Cigarette butts. Propane canisters. Cans, bags and bottles – some full of human waste. Blocking materials. Fish carcasses. Those are just a few of the items that make up the long list of litter conservation officers have found out on the ice.
Litter is an issue throughout the ice fishing season, but it tends to be particularly problematic as the deadlines for removing fish houses from lakes loom. Shelters must be removed from inland waters in the southern two-thirds of the state by midnight March 2 and from inland waters in the northern one-third by midnight March 16. Different dates apply to border waters.
Trash left on the ice is not only an eyesore, but it also has the potential to negatively affect water quality, especially if the litter remains when the ice melts.
“People need to clean up after themselves when they head home. The only thing they should leave is an imprint in the snow or ice,” said Rodmen Smith, director of the Department of Natural Resources Enforcement Division. “The majority of people do things right, but unfortunately there’s a subset of people who leave a mess on the ice and count on someone else to clean up after them.”

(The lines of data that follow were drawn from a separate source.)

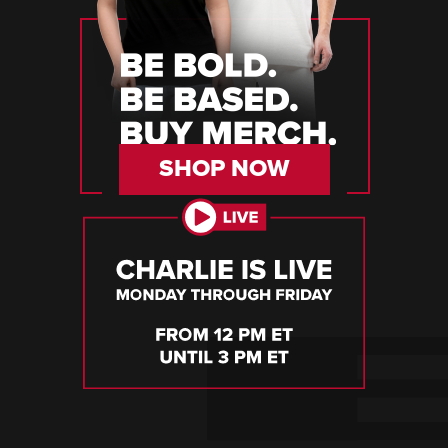
SHOP NOW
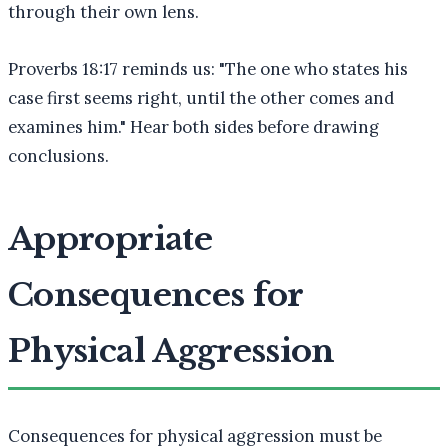
through their own lens.
Proverbs 18:17 reminds us: "The one who states his
case first seems right, until the other comes and
examines him." Hear both sides before drawing
conclusions.
Appropriate
Consequences for
Physical Aggression
Consequences for physical aggression must be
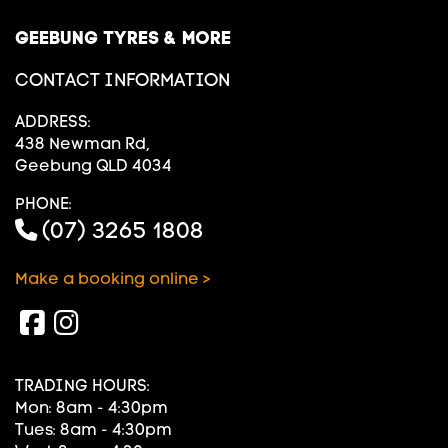
GEEBUNG TYRES & MORE
CONTACT INFORMATION
ADDRESS:
438 Newman Rd,
Geebung QLD 4034
PHONE:
(07) 3265 1808
Make a booking online >
TRADING HOURS:
Mon: 8am - 4:30pm
Tues: 8am - 4:30pm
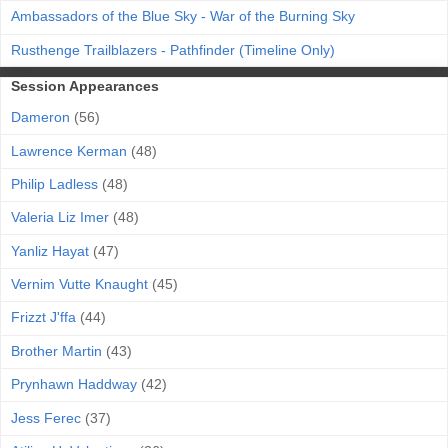
Ambassadors of the Blue Sky - War of the Burning Sky
Rusthenge Trailblazers - Pathfinder (Timeline Only)
Session Appearances
Dameron
(56)
Lawrence Kerman
(48)
Philip Ladless
(48)
Valeria Liz Imer
(48)
Yanliz Hayat
(47)
Vernim Vutte Knaught
(45)
Frizzt J'ffa
(44)
Brother Martin
(43)
Prynhawn Haddway
(42)
Jess Ferec
(37)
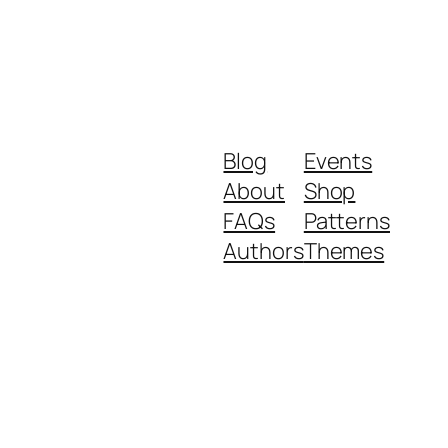
Blog
Events
About
Shop
FAQs
Patterns
Authors
Themes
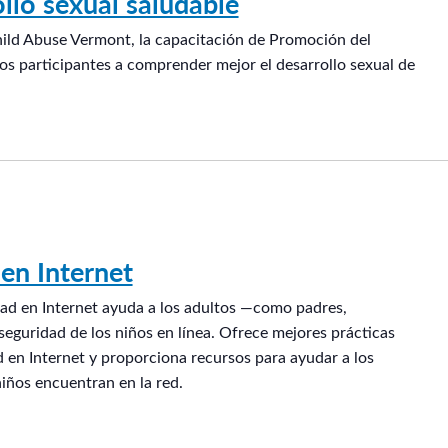
llo sexual saludable
hild Abuse Vermont, la capacitación de Promoción del
os participantes a comprender mejor el desarrollo sexual de
en Internet
ad en Internet ayuda a los adultos —como padres,
eguridad de los niños en línea. Ofrece mejores prácticas
 en Internet y proporciona recursos para ayudar a los
niños encuentran en la red.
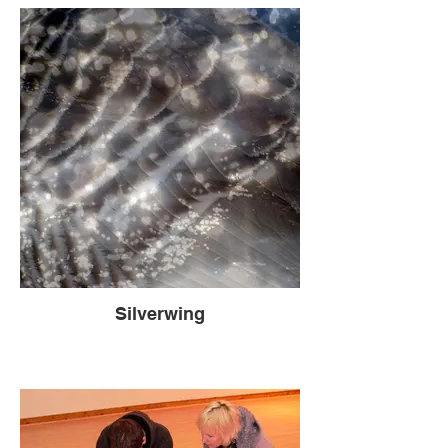
Silverwing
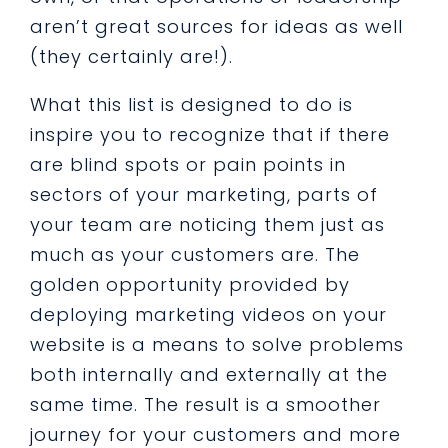
aren’t great sources for ideas as well
(they certainly are!).
What this list is designed to do is
inspire you to recognize that if there
are blind spots or pain points in
sectors of your marketing, parts of
your team are noticing them just as
much as your customers are. The
golden opportunity provided by
deploying marketing videos on your
website is a means to solve problems
both internally and externally at the
same time. The result is a smoother
journey for your customers and more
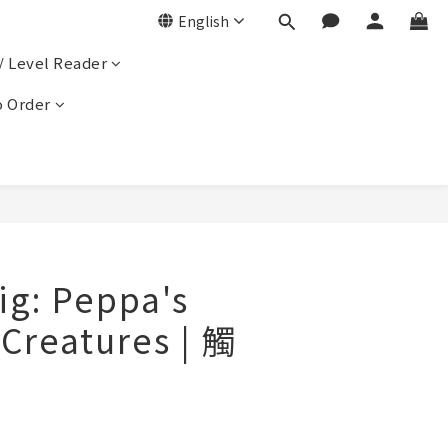
English
/ Level Reader
 Order
ig: Peppa's
 Creatures | 觸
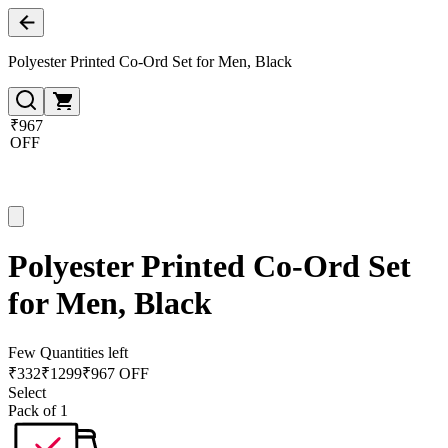
Polyester Printed Co-Ord Set for Men, Black
₹967
OFF
Polyester Printed Co-Ord Set
for Men, Black
Few Quantities left
₹
332
₹
1299
₹967 OFF
Select
Pack of 1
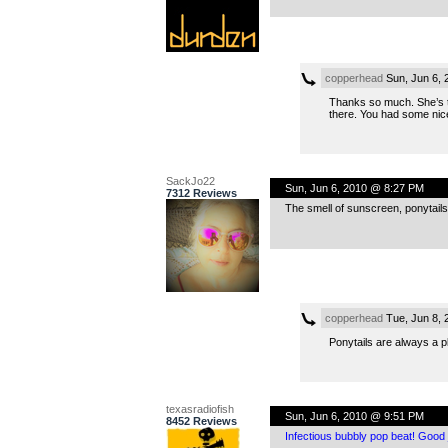
copperhead
Sun, Jun 6,
Thanks so much. She’s to
there. You had some nic
SackJo22
Sun, Jun 6, 2010 @ 8:27 PM
7312 Reviews
The smell of sunscreen, ponytails, 
copperhead
Tue, Jun 8, 
Ponytails are always a p
texasradiofish
Sun, Jun 6, 2010 @ 9:51 PM
8452 Reviews
Infectious bubbly pop beat! Good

Conservation officers spend the winter monitoring anglers and documenting areas where they believe litter might be a problem. While these officers can’t watch every single fish house as it leaves the lake, every year people who leave their trash on the ice – and hope nobody notices – receive litter citations.
Sometimes, it’s simply a matter of officers checking spots they suspect will be a problem. It’s also common for officers to hear from anglers upset about the trash left behind by the people they’ve fished near during the winter.
“Leaving trash on the ice isn’t a mistake or an oversight – the people who litter make a conscious decision to do it,” Smith said. “They take advantage of the fact that the majority of people care about our lakes and will clean up trash, even if it isn’t theirs.”